You have to always measure the productiveness agains the goods you want to
get. Today we are incredible efficient in getting the goods that would consume
90% of your time 100 years ago. But once we satisfied those needs, new
appetites arose, so we now not only want shoes and bread, but also iPhones and
intercontinental flights.

I'd look at some of the religious communities, like ultra-Orthodox in Israel,
who are able to live for the whole month on very modest welfare, supporting
large families of about 10 children. But no car, no phone, no Internet, no
plasma, no fancy vacations, games, gym memberships, Starbucks or online
shopping etc.

We are incredibly good at inventing new needs.

[http://www.mrmoneymustache.com/](http://www.mrmoneymustache.com/)

------
nekopa
I would say that it is because we don't reap the benefits of our own work. Our
employers do. If you owned a business and had the option of letting me work 3
hours or take a 10 times increase in profits what would you do?

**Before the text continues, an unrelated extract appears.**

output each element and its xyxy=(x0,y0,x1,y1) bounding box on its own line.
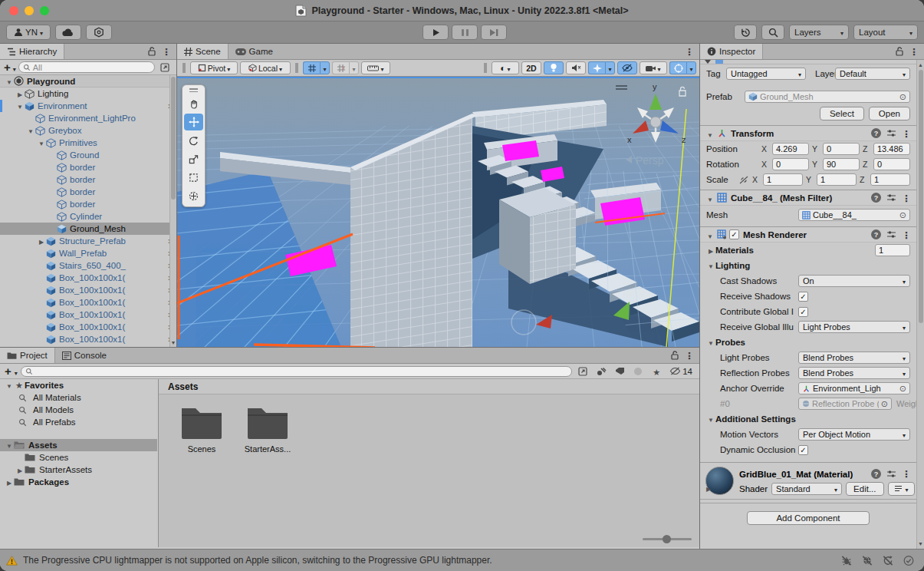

And say you are a good guy, and let me work 3 hours, how would you deal with a
competitor who is making 10 times the profit your company is with the same
numbers of people and payroll?

------
tdylan
We're working _a lot_ less. [http://ourworldindata.org/data/economic-
development-work-sta...](http://ourworldindata.org/data/economic-development-
work-standard-of-living/working-hours/)

------
rajacombinator
It probably has a lot to do with centrally planned economies (eg the Fed) and
kleptocratic govts misallocating vast swathes of the labor and investment
pools into nonproductive sectors of society, like banking, accounting, law,
govt agencies, and other forms of regulatory capture. The number of people
engaged in productive work has shrunk dramatically and they are supporting an
ever expanding parasite class. Atlas's burden is increasing.

------
zhte415
Rent, as in, the economic concept.